WASHINGTON, D.C. (April 6, 2023) — Dialysis Patient Citizens (DPC) today applauds the signing of Kentucky bill HB 345, which will ensure access to Medicare Supplement – also called Medigap — coverage for Kentuckians under 65 living with End-Stage Renal Disease (ESRD) or Amyotrophic Lateral Sclerosis (ALS).
This bill received resounding bipartisan support in both the Kentucky Senate, where it passed on a 37-0 vote, and in the Kentucky House of Representatives, which passed the measure on a 91-1 vote. HB 345, which was introduced by Representative Kimberly Poore Moser (R-District 64), allows Commonwealth residents under 65 to acquire affordable Medigap plans to supplement their Medicare coverage. In addition, the bill provides an annual 60-day window around an enrollee’s birthday to switch insurers (though not the plan letter) to give them an opportunity to find more affordable premiums.
“This legislation is a significant win not only for ESRD and ALS patients across Kentucky, but for their families as well,” said Representative Moser. “I appreciate the immense support this bill received in the General Assembly. This bipartisan accomplishment will change the lives of thousands of Kentuckians, who can now be confident they will be able to afford their treatments and more easily qualify for transplants.”

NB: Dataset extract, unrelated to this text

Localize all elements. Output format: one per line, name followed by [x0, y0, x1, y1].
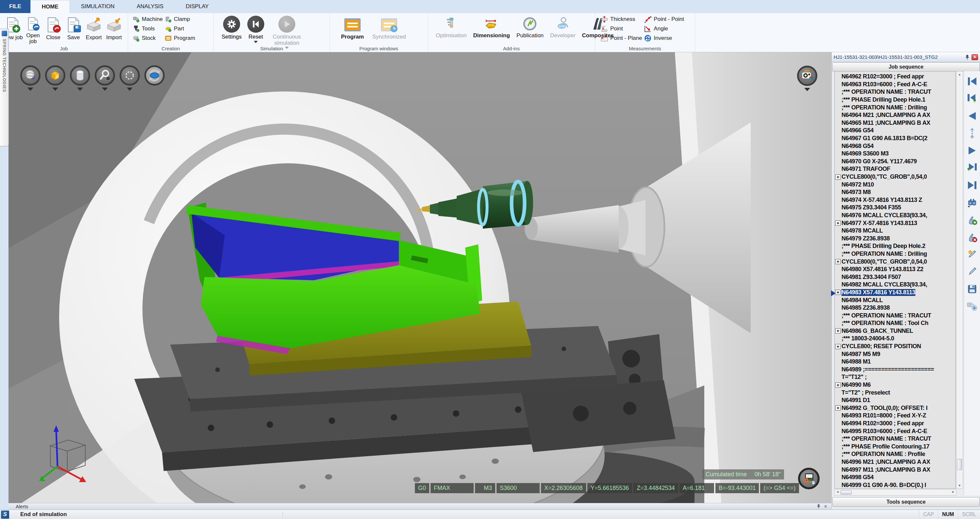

“Kentucky now joins 15 other states that have enacted Medigap access and affordability laws, and 12 others which have an annual open enrollment period for Medigap enrollees to make changes to their coverage,” said DPC Board President Andrew Conkling. “On behalf of DPC, I want to thank Representative Moser for her work on this bill and Governor Andy Beshear (D) for signing it into law. Now patients in Kentucky will not need to spend down assets to qualify for Medicaid and avoid going tens of thousands of dollars into debt just to afford life-saving treatment.”
- While all patients with ESRD qualify for Medicare, it only covers the cost of 80 percent of the cost of care. Previously, Kentucky ESRD patients under 65 did not have access to affordable supplemental “Medigap” coverage to pay the remaining 20 percent.
- This forced patients to either pay that cost out of pocket – upwards of $18,000 annually for dialysis patients – or turn to expensive Medigap plans costing up to 250 percent more than those available to ESRD patients 65 and older. Further, some patients make the decision to spend down their assets to qualify for Medicaid to pay the 20% out-of-pocket costs.
- The benefits of this bill come at no fiscal impact to Kentucky, as Medicare Supplement policies are sold by private insurance companies. A study from the nationally recognized consulting firm Health Management Associates which utilized the latest fee-for-service Medicare claims data estimated that if insurers choose to raise their rates, it would likely be no more than a de minimis premium increase of up to 0.9 percent, or about $2.00 per month for the overall Medigap pool.
- The premium protection and birthday rule provisions included in HB 345 are modeled after legislation that Missouri has had in place since 2009. Today, there are more than 245 plans being offered by 37 insurers in Missouri for the under-age 65 market, signaling a truly healthy and competitive marketplace.
- Most transplant centers will not list ESRD patients on the active kidney transplant waitlist without secondary insurance coverage.